There is a lot of excitement about the fact that a small number of bloggers are getting paid by corporations to act as company evangelists and Public Relations representatives in the blogsphere. It is an intriguing idea that someday you might get picked up by a corporation and paid to write what you think. However, this tantalizing notion of a freewheeling blogger getting paid big bucks to blog is definitely ill founded.

For starters, as soon as any blogger receives their first paycheck, and especially if it is a big paycheck, they can immediately remove freewheeling and fun from their vocabulary. Take Microsoft’s Robert Scoble as an example. He recently got himself into one hell of a PR mess when he had to deal with complaints that the IE7 beta blocked Google and Yahoo search bars from functioning correctly.

The incident reminded me very quickly why all bloggers should have serious reservations about becoming corporate bloggers. Being a corporate blogger means that you are a business’s Public Relations representative in the blogsphere and on the internet. As such, you will have to respond to every shit storm that come wafting in your company’s direction. Even worse, you will have to respond appropriately, with the right messages said the right way, or else you are going to face an even greater shit storm.

Mr. Scoble definitely made a PR mistake raised hell when he denied that there were incompatibilities with the IE7 browser. He shcould have just said, “Look guys, this is a beta and we are working as with Yahoo, Google, etc. to make sure that all plugins work correctly.”

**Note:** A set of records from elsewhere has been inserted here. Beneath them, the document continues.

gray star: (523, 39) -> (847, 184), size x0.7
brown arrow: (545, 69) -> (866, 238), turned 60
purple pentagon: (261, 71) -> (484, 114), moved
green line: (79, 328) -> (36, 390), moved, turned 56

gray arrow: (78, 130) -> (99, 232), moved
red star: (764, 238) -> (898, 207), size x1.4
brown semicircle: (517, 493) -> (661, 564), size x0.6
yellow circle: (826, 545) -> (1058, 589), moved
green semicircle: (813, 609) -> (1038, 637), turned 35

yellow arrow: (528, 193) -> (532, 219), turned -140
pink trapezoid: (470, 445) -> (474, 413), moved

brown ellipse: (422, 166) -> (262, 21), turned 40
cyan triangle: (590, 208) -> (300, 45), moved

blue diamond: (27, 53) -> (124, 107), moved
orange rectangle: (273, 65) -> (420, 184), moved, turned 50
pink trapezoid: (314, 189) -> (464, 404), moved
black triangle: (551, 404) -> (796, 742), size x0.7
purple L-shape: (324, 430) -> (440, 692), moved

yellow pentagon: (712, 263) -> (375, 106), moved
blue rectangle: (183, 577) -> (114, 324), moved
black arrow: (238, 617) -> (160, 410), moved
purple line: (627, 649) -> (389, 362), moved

The problem comes from the fact that Mr. Scoble isn’t a Public Relations Maven, he’s a great blogger, and I think that being a great blogger has very little to do with Public Relations. Being a great blogger is much more like being a great journalist. You get the facts, you report the story, and you add critical analysis that that helps and interests your readers.

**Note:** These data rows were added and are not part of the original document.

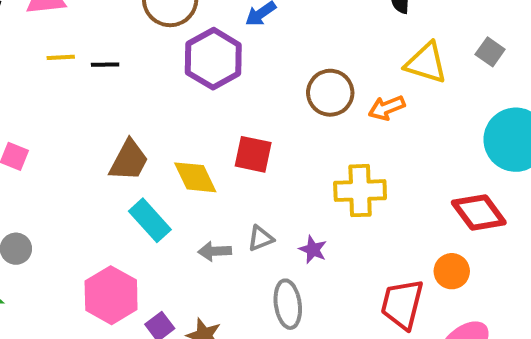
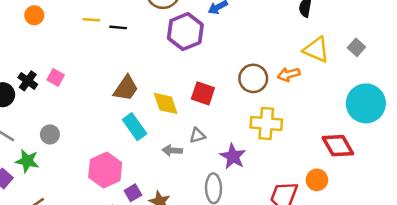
brown circle: (330, 93) -> (253, 78), moved
gray triangle: (261, 238) -> (197, 135), moved
purple star: (313, 250) -> (233, 156), size x1.5

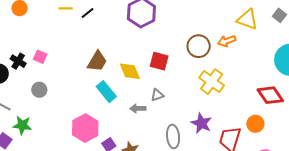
black line: (118, 27) -> (87, 13), turned -40
yellow cross: (266, 124) -> (212, 82), turned 35
gray circle: (50, 134) -> (39, 90), moved
purple star: (233, 156) -> (201, 123), moved

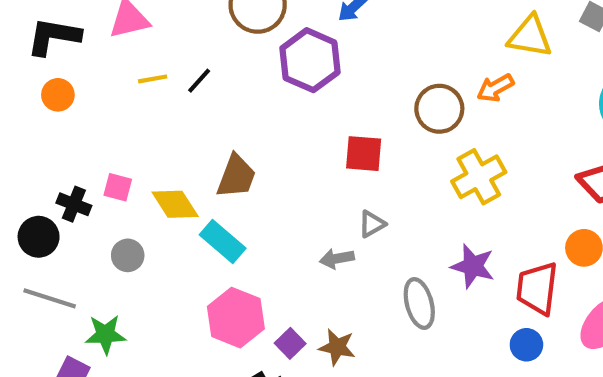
yellow diamond: (130, 71) -> (175, 204), moved
yellow cross: (212, 82) -> (479, 177), turned 35
cyan rectangle: (106, 92) -> (223, 242), moved

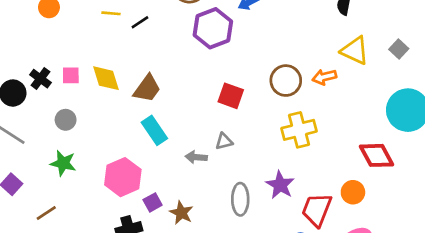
pink square: (118, 187) -> (71, 75), turned -30
yellow diamond: (175, 204) -> (106, 78), moved
cyan rectangle: (223, 242) -> (154, 130), moved
green star: (106, 334) -> (63, 163), moved

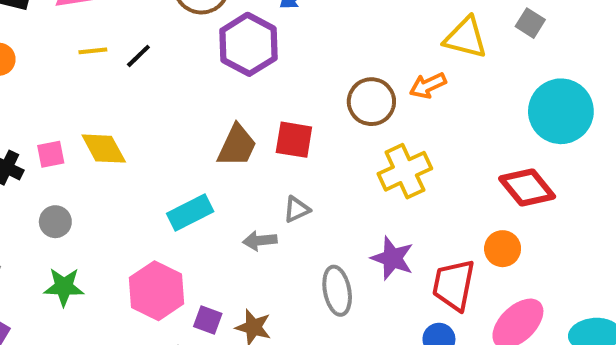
brown trapezoid: (147, 89) -> (237, 146), moved
cyan rectangle: (154, 130) -> (190, 212), turned -72
purple square: (153, 202) -> (208, 320), turned -30

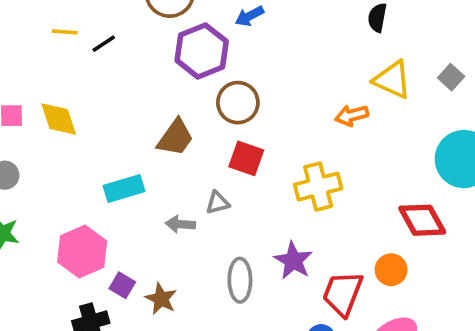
brown circle: (371, 102) -> (238, 103), moved
red square: (294, 140) -> (246, 158), moved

However, Mr. Scoble isn’t a professional journalist either. In a follow-up post to the IE7 issue he says:

“It’s interesting that many bloggers (both pro and amateur) have been giving me crud the past week or two for “being fast to publish” and “not calling sources to check on my reporting” but that the Register, a professional journalism outlet (they get paid for journalism, I do not) apparently didn’t call our development teams to check into this report and get their side of the story.”

I picked up on this quote from BL Ochman, who chides Mr. Scoble for suggesting that he is not a “professional journalist,” and therefore not held to the same standards of accountability that “professional journalists” are.

In the end, Mr. Scoble is not Microsoft’s PR guy and he is not a journalist, he is a blogger, and the place of a blogger in society has not yet been worked out. I think and I hope that more bloggers will flock towards the model of journalism where sponsors pay for advertising and other promotions, but have little influence over the actual content -at least theoretically. To me that just makes sense, but I’m interested to see how the chips fall.